> _What you have to do_: The full listing must be reproduced exactly as given.

> _Extracted material_:

□ □ □ □

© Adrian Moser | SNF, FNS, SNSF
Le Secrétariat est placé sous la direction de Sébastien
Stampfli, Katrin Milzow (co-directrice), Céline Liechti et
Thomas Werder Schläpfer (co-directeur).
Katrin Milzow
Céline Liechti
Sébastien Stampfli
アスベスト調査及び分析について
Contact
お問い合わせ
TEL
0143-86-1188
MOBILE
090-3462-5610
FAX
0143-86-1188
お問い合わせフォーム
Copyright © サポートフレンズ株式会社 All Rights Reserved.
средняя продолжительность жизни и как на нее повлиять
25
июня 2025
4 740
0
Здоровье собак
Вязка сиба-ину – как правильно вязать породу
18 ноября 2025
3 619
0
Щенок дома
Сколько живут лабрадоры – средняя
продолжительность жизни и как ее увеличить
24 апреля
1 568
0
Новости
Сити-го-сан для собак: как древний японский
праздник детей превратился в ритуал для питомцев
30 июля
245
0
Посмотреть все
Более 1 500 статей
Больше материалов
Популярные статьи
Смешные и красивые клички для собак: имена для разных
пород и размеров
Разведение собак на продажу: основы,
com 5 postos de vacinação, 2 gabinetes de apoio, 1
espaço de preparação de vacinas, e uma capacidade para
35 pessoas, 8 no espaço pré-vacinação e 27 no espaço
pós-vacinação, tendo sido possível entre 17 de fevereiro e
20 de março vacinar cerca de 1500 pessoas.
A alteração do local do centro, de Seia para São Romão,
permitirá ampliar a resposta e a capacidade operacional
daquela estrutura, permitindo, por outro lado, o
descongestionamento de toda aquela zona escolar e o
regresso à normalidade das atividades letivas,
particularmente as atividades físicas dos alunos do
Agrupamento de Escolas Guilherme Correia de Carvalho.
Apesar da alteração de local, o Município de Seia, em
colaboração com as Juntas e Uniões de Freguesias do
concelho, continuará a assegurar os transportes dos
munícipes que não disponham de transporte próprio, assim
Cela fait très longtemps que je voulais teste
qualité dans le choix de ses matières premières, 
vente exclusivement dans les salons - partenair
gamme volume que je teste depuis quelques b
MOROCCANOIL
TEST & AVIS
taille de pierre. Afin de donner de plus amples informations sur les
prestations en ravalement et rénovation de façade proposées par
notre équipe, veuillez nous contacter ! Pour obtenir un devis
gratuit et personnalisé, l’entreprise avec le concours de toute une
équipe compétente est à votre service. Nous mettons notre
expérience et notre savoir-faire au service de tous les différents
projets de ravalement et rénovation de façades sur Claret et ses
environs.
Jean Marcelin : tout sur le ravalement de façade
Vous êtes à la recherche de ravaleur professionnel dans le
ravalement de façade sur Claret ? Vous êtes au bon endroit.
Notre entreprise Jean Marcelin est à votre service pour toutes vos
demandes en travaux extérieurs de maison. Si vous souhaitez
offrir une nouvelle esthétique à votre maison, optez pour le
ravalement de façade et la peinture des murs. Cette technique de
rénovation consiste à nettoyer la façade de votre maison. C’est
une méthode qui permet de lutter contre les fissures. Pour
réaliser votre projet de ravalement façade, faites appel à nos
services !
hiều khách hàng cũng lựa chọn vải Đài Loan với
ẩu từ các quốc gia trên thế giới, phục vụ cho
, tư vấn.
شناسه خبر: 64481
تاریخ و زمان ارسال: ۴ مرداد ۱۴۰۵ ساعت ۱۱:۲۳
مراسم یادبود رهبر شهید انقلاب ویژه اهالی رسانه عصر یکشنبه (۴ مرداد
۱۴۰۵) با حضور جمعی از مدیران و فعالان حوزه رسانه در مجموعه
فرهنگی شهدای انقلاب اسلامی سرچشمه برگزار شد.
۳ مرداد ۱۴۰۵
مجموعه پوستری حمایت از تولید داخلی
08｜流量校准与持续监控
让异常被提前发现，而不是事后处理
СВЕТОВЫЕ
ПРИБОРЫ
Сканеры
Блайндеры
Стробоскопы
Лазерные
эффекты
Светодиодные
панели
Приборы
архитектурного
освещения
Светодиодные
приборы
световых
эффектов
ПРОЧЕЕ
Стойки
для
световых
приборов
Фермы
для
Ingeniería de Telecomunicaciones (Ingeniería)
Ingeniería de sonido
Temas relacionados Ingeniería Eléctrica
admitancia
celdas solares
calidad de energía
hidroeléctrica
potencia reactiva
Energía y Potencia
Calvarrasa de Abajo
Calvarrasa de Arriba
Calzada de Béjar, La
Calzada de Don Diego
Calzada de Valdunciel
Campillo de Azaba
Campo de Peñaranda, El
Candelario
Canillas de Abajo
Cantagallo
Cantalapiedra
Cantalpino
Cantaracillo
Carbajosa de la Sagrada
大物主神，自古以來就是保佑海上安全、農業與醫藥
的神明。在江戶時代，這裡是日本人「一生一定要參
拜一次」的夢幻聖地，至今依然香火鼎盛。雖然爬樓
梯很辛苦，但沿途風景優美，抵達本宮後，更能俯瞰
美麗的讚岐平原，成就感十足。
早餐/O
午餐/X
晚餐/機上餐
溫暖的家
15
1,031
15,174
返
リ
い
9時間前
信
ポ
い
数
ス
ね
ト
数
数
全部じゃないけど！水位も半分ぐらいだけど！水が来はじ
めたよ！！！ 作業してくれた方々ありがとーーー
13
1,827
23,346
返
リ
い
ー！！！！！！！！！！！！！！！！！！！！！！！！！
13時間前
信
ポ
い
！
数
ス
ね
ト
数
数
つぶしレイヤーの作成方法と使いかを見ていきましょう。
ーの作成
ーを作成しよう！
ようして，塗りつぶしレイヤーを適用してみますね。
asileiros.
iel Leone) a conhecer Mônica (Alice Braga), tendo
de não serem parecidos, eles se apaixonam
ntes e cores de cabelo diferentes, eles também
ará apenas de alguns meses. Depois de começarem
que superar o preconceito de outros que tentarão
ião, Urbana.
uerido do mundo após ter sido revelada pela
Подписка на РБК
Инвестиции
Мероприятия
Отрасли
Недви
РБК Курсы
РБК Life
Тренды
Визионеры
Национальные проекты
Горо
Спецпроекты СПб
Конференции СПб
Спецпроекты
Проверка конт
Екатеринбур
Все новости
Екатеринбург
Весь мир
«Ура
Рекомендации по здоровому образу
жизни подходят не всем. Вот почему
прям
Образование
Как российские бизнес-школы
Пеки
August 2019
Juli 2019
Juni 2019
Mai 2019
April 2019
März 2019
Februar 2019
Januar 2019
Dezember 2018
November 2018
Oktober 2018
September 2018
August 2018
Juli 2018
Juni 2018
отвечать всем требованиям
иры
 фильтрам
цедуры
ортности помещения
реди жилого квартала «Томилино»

□ □ □ □

> _Output of the task_:
© Adrian Moser | SNF, FNS, SNSF
Le Secrétariat est placé sous la direction de Sébastien
Stampfli, Katrin Milzow (co-directrice), Céline Liechti et
Thomas Werder Schläpfer (co-directeur).
Katrin Milzow
Céline Liechti
Sébastien Stampfli
アスベスト調査及び分析について
Contact
お問い合わせ
TEL
0143-86-1188
MOBILE
090-3462-5610
FAX
0143-86-1188
お問い合わせフォーム
Copyright © サポートフレンズ株式会社 All Rights Reserved.
средняя продолжительность жизни и как на нее повлиять
25
июня 2025
4 740
0
Здоровье собак
Вязка сиба-ину – как правильно вязать породу
18 ноября 2025
3 619
0
Щенок дома
Сколько живут лабрадоры – средняя
продолжительность жизни и как ее увеличить
24 апреля
1 568
0
Новости
Сити-го-сан для собак: как древний японский
праздник детей превратился в ритуал для питомцев
30 июля
245
0
Посмотреть все
Более 1 500 статей
Больше материалов
Популярные статьи
Смешные и красивые клички для собак: имена для разных
пород и размеров
Разведение собак на продажу: основы,
com 5 postos de vacinação, 2 gabinetes de apoio, 1
espaço de preparação de vacinas, e uma capacidade para
35 pessoas, 8 no espaço pré-vacinação e 27 no espaço
pós-vacinação, tendo sido possível entre 17 de fevereiro e
20 de março vacinar cerca de 1500 pessoas.
A alteração do local do centro, de Seia para São Romão,
permitirá ampliar a resposta e a capacidade operacional
daquela estrutura, permitindo, por outro lado, o
descongestionamento de toda aquela zona escolar e o
regresso à normalidade das atividades letivas,
particularmente as atividades físicas dos alunos do
Agrupamento de Escolas Guilherme Correia de Carvalho.
Apesar da alteração de local, o Município de Seia, em
colaboração com as Juntas e Uniões de Freguesias do
concelho, continuará a assegurar os transportes dos
munícipes que não disponham de transporte próprio, assim
Cela fait très longtemps que je voulais teste
qualité dans le choix de ses matières premières, 
vente exclusivement dans les salons - partenair
gamme volume que je teste depuis quelques b
MOROCCANOIL
TEST & AVIS
taille de pierre. Afin de donner de plus amples informations sur les
prestations en ravalement et rénovation de façade proposées par
notre équipe, veuillez nous contacter ! Pour obtenir un devis
gratuit et personnalisé, l’entreprise avec le concours de toute une
équipe compétente est à votre service. Nous mettons notre
expérience et notre savoir-faire au service de tous les différents
projets de ravalement et rénovation de façades sur Claret et ses
environs.
Jean Marcelin : tout sur le ravalement de façade
Vous êtes à la recherche de ravaleur professionnel dans le
ravalement de façade sur Claret ? Vous êtes au bon endroit.
Notre entreprise Jean Marcelin est à votre service pour toutes vos
demandes en travaux extérieurs de maison. Si vous souhaitez
offrir une nouvelle esthétique à votre maison, optez pour le
ravalement de façade et la peinture des murs. Cette technique de
rénovation consiste à nettoyer la façade de votre maison. C’est
une méthode qui permet de lutter contre les fissures. Pour
réaliser votre projet de ravalement façade, faites appel à nos
services !
hiều khách hàng cũng lựa chọn vải Đài Loan với
ẩu từ các quốc gia trên thế giới, phục vụ cho
, tư vấn.
شناسه خبر: 64481
تاریخ و زمان ارسال: ۴ مرداد ۱۴۰۵ ساعت ۱۱:۲۳
مراسم یادبود رهبر شهید انقلاب ویژه اهالی رسانه عصر یکشنبه (۴ مرداد
۱۴۰۵) با حضور جمعی از مدیران و فعالان حوزه رسانه در مجموعه
فرهنگی شهدای انقلاب اسلامی سرچشمه برگزار شد.
۳ مرداد ۱۴۰۵
مجموعه پوستری حمایت از تولید داخلی
08｜流量校准与持续监控
让异常被提前发现，而不是事后处理
СВЕТОВЫЕ
ПРИБОРЫ
Сканеры
Блайндеры
Стробоскопы
Лазерные
эффекты
Светодиодные
панели
Приборы
архитектурного
освещения
Светодиодные
приборы
световых
эффектов
ПРОЧЕЕ
Стойки
для
световых
приборов
Фермы
для
Ingeniería de Telecomunicaciones (Ingeniería)
Ingeniería de sonido
Temas relacionados Ingeniería Eléctrica
admitancia
celdas solares
calidad de energía
hidroeléctrica
potencia reactiva
Energía y Potencia
Calvarrasa de Abajo
Calvarrasa de Arriba
Calzada de Béjar, La
Calzada de Don Diego
Calzada de Valdunciel
Campillo de Azaba
Campo de Peñaranda, El
Candelario
Canillas de Abajo
Cantagallo
Cantalapiedra
Cantalpino
Cantaracillo
Carbajosa de la Sagrada
大物主神，自古以來就是保佑海上安全、農業與醫藥
的神明。在江戶時代，這裡是日本人「一生一定要參
拜一次」的夢幻聖地，至今依然香火鼎盛。雖然爬樓
梯很辛苦，但沿途風景優美，抵達本宮後，更能俯瞰
美麗的讚岐平原，成就感十足。
早餐/O
午餐/X
晚餐/機上餐
溫暖的家
15
1,031
15,174
返
リ
い
9時間前
信
ポ
い
数
ス
ね
ト
数
数
全部じゃないけど！水位も半分ぐらいだけど！水が来はじ
めたよ！！！ 作業してくれた方々ありがとーーー
13
1,827
23,346
返
リ
い
ー！！！！！！！！！！！！！！！！！！！！！！！！！
13時間前
信
ポ
い
！
数
ス
ね
ト
数
数
つぶしレイヤーの作成方法と使いかを見ていきましょう。
ーの作成
ーを作成しよう！
ようして，塗りつぶしレイヤーを適用してみますね。
asileiros.
iel Leone) a conhecer Mônica (Alice Braga), tendo
de não serem parecidos, eles se apaixonam
ntes e cores de cabelo diferentes, eles também
ará apenas de alguns meses. Depois de começarem
que superar o preconceito de outros que tentarão
ião, Urbana.
uerido do mundo após ter sido revelada pela
Подписка на РБК
Инвестиции
Мероприятия
Отрасли
Недви
РБК Курсы
РБК Life
Тренды
Визионеры
Национальные проекты
Горо
Спецпроекты СПб
Конференции СПб
Спецпроекты
Проверка конт
Екатеринбур
Все новости
Екатеринбург
Весь мир
«Ура
Рекомендации по здоровому образу
жизни подходят не всем. Вот почему
прям
Образование
Как российские бизнес-школы
Пеки
August 2019
Juli 2019
Juni 2019
Mai 2019
April 2019
März 2019
Februar 2019
Januar 2019
Dezember 2018
November 2018
Oktober 2018
September 2018
August 2018
Juli 2018
Juni 2018
отвечать всем требованиям
иры
 фильтрам
цедуры
ортности помещения
реди жилого квартала «Томилино»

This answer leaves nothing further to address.